# Two Latest Buys



## Slikster (Jul 14, 2005)

Been wanting both of them for a long time. 

A CZ P-09 in Flat Dark Earth

and

A Mossberg 590 Magpul Edition with Ghost Ring Sights. 


Haven't gotten to fire the shottie yet. Had the CZ out 3 different times already, and put about 700rds down the tube. That thing is crazy accurate with everything I've fired, from 115gr FMJ to 147gr HST. Love the slide riding in the frame. I'll post pics soon. Been busy the last few days cleaning reels and respooling.


----------



## Dovans (Nov 15, 2011)

Some firepower in that CZ....


----------



## Slikster (Jul 14, 2005)

Indeed. I like the 19+1 concept. But I have 4 different mags for it, and getting 19 in any of them is near impossible, even with a Maglula. When I do get one topped off with 19 it's impossible to load if the slide isn't locked open. If I do load 19 with the slide back, when I release the slide to load a round, the round under it gets pulled about 1/3 of the way out of the mag and causes feed issues. 

For now I have all 4 mags loaded with 19 and sitting in the safe, hoping they'll break in a little and loosen up.


----------



## boatnut (Nov 22, 2006)

I"m a big CZ fan, owning four and looking at another. A blindman can get a 2" grouping at ten yards. 

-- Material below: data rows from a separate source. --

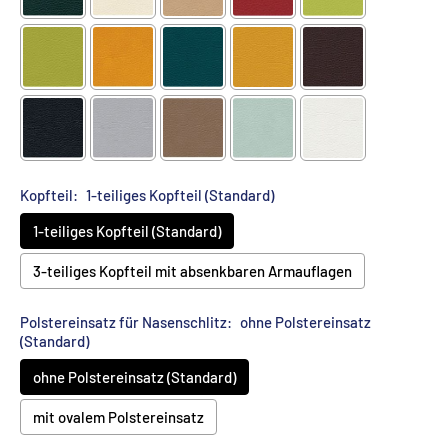
Kopfteil:
1-teiliges Kopfteil (Standard)
1-teiliges Kopfteil (Standard)
3-teiliges Kopfteil mit absenkbaren Armauflagen
Polstereinsatz für Nasenschlitz:
ohne Polstereinsatz
(Standard)
ohne Polstereinsatz (Standard)
mit ovalem Polstereinsatz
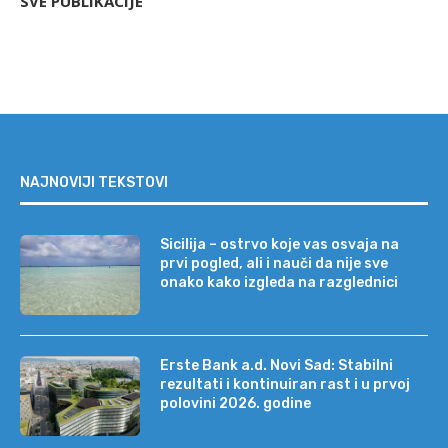
SVE PUBLIKACIJE
NAJNOVIJI TEKSTOVI
Sicilija – ostrvo koje vas osvaja na
prvi pogled, ali i nauči da nije sve
onako kako izgleda na razglednici
Erste Bank a.d. Novi Sad: Stabilni
rezultati i kontinuiran rast i u prvoj
polovini 2026. godine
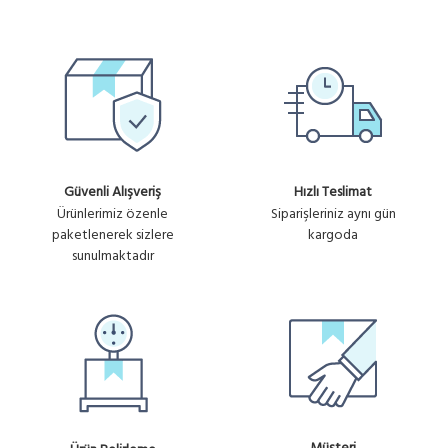
Güvenli Alışveriş
Hızlı Teslimat
Ürünlerimiz özenle
Siparişleriniz aynı gün
paketlenerek sizlere
kargoda
sunulmaktadır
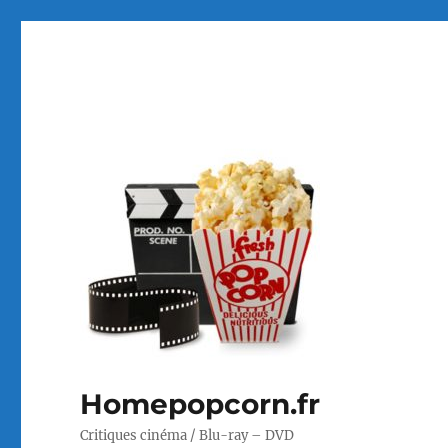
Homepopcorn.fr
Critiques cinéma / Blu-ray – DVD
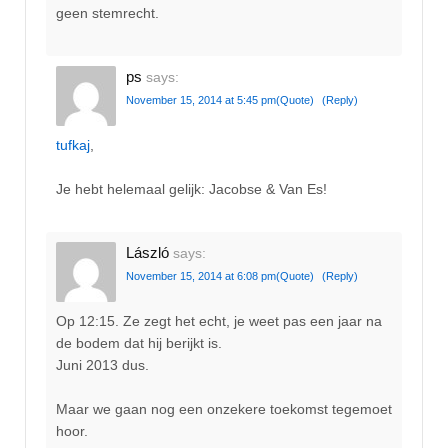
geen stemrecht.
ps
says:
November 15, 2014 at 5:45 pm
(Quote)
(Reply)
tufkaj
,
Je hebt helemaal gelijk: Jacobse & Van Es!
László
says:
November 15, 2014 at 6:08 pm
(Quote)
(Reply)
Op 12:15. Ze zegt het echt, je weet pas een jaar na
de bodem dat hij berijkt is.
Juni 2013 dus.
Maar we gaan nog een onzekere toekomst tegemoet
hoor.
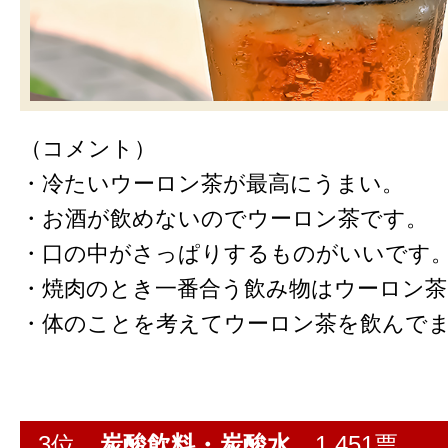
（コメント）
・冷たいウーロン茶が最高にうまい。
・お酒が飲めないのでウーロン茶です。
・口の中がさっぱりするものがいいです
・焼肉のとき一番合う飲み物はウーロン
・体のことを考えてウーロン茶を飲んで
3位
炭酸飲料・炭酸水
1,451票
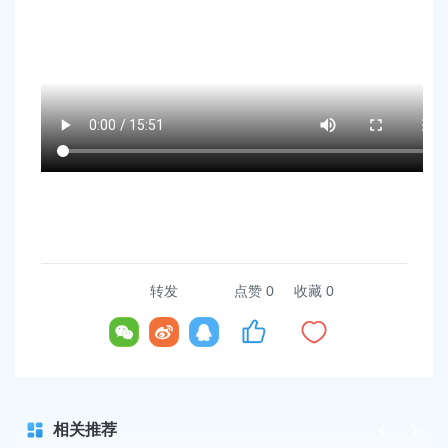
容
区
域
转发
点赞
0
收藏 0
相关推荐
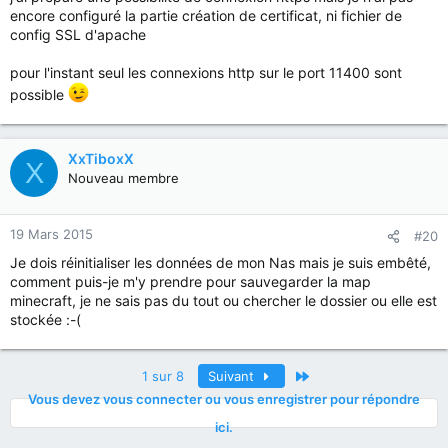
encore configuré la partie création de certificat, ni fichier de
config SSL d'apache
pour l'instant seul les connexions http sur le port 11400 sont
possible
XxTiboxX
X
Nouveau membre
19 Mars 2015
#20
Je dois réinitialiser les données de mon Nas mais je suis embêté,
comment puis-je m'y prendre pour sauvegarder la map
minecraft, je ne sais pas du tout ou chercher le dossier ou elle est
stockée :-(
Dernier
1 sur 8
Suivant
Vous devez vous connecter ou vous enregistrer pour répondre
ici.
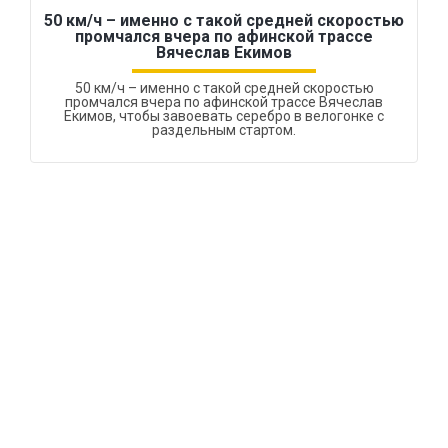
50 км/ч – именно с такой средней скоростью
промчался вчера по афинской трассе
Вячеслав Екимов
50 км/ч – именно с такой средней скоростью
промчался вчера по афинской трассе Вячеслав
Екимов, чтобы завоевать серебро в велогонке с
раздельным стартом.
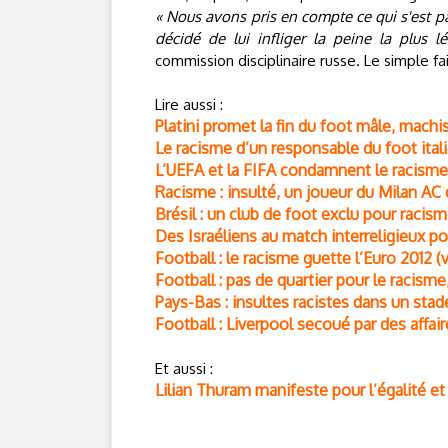
« Nous avons pris en compte ce qui s'est pas
décidé de lui infliger la peine la plus l
commission disciplinaire russe. Le simple fa
Lire aussi :
Platini promet la fin du foot mâle, machi
Le racisme d’un responsable du foot ita
L’UEFA et la FIFA condamnent le racisme
Racisme : insulté, un joueur du Milan AC q
Brésil : un club de foot exclu pour racis
Des Israéliens au match interreligieux po
Football : le racisme guette l’Euro 2012 (
Football : pas de quartier pour le racisme, 
Pays-Bas : insultes racistes dans un stad
Football : Liverpool secoué par des affai
Et aussi :
Lilian Thuram manifeste pour l’égalité e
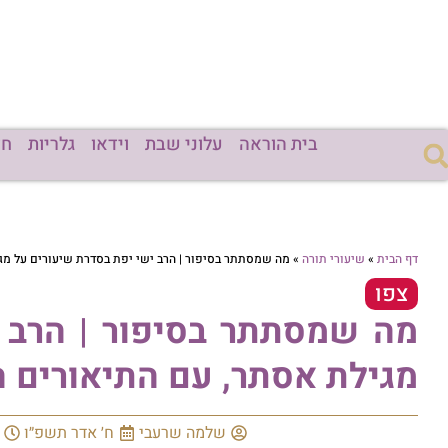
בית הוראה
עלוני שבת
וידאו
גלריות
חד
דף הבית
»
שיעורי תורה
»
מה שמסתתר בסיפור | הרב ישי יפת בסדרת שיעורים על מג
צפו
מה שמסתתר בסיפור | הרב 
מגילת אסתר, עם התיאורים 
שלמה שרעבי
ח׳ אדר תשפ״ו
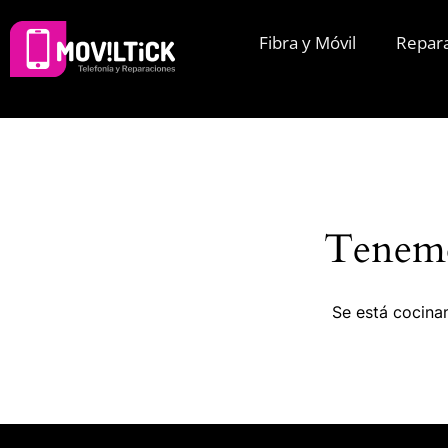
Fibra y Móvil
Repar
Tenemo
Se está cocinan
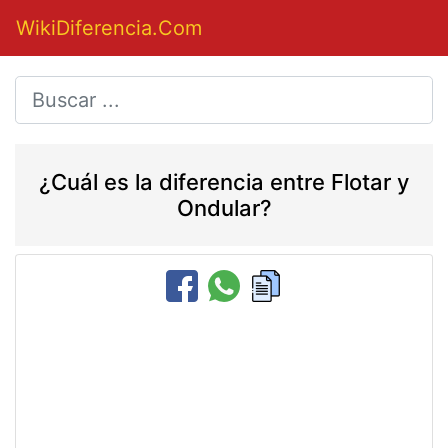
WikiDiferencia.Com
¿Cuál es la diferencia entre Flotar y
Ondular?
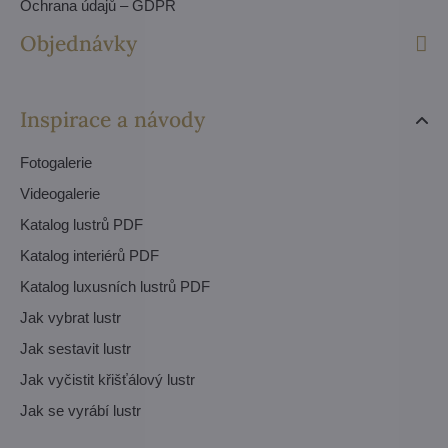
Ochrana údajů – GDPR
Objednávky
Inspirace a návody
Fotogalerie
Videogalerie
Katalog lustrů PDF
Katalog interiérů PDF
Katalog luxusních lustrů PDF
Jak vybrat lustr
Jak sestavit lustr
Jak vyčistit křišťálový lustr
Jak se vyrábí lustr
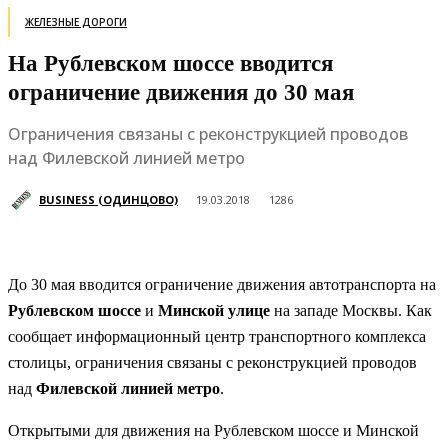
ЖЕЛЕЗНЫЕ ДОРОГИ
На Рублевском шоссе вводится
ограничение движения до 30 мая
Ограничения связаны с реконструкцией проводов
над Филевской линией метро
BUSINESS (ОДИНЦОВО)
19.03.2018
1286
До 30 мая вводится ограничение движения автотранспорта на
Рублевском шоссе
и
Минской улице
на западе Москвы. Как
сообщает информационный центр транспортного комплекса
столицы, ограничения связаны с реконструкцией проводов
над
Филевской линией метро
.
Открытыми для движения на Рублевском шоссе и Минской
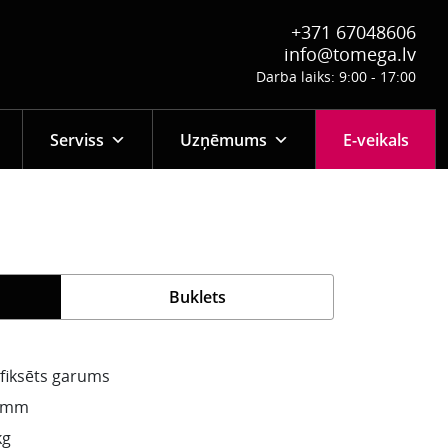
+371 67048606
info@tomega.lv
Darba laiks: 9:00 - 17:00
Serviss
Uzņēmums
E-veikals
Buklets
 fiksēts garums
 mm
kg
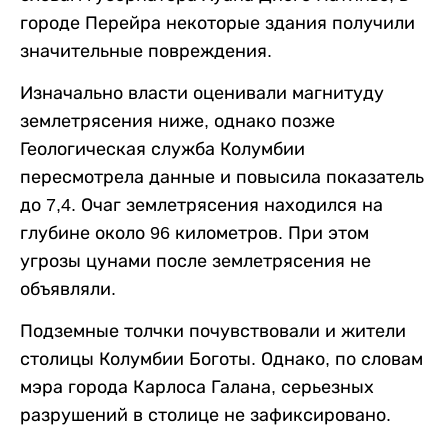
городе Перейра некоторые здания получили
значительные повреждения.
Изначально власти оценивали магнитуду
землетрясения ниже, однако позже
Геологическая служба Колумбии
пересмотрела данные и повысила показатель
до 7,4. Очаг землетрясения находился на
глубине около 96 километров. При этом
угрозы цунами после землетрясения не
объявляли.
Подземные толчки почувствовали и жители
столицы Колумбии Боготы. Однако, по словам
мэра города Карлоса Галана, серьезных
разрушений в столице не зафиксировано.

I"ve never had an issue getting the magazine filled to capacity using my Maglula loader.


----------



## powrguy (Sep 4, 2010)

Dovans said:


> Some firepower in that CZ....


I just am partial to metal frame semi-autos, and the CZ75 can't be beat. Also like the Beretta 92fs. Both super-reliable and scary accurate, even for old-timers.


----------